Instructions for the task: Records follow. Copy every line with "rissa".

Raw data:
◇ ◇ ◇ ◇ ◇ ◇ ◇

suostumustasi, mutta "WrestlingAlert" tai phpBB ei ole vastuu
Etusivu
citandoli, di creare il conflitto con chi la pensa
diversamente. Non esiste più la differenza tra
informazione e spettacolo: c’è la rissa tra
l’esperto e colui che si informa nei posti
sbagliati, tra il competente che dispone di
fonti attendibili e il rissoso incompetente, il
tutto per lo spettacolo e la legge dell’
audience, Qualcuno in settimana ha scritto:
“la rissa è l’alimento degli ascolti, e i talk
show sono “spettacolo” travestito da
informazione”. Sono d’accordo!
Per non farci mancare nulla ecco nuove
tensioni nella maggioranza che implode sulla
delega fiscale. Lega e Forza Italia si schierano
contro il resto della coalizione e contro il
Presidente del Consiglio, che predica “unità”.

◇ ◇ ◇ ◇ ◇ ◇ ◇

Output below:
informazione e spettacolo: c’è la rissa tra
“la rissa è l’alimento degli ascolti, e i talk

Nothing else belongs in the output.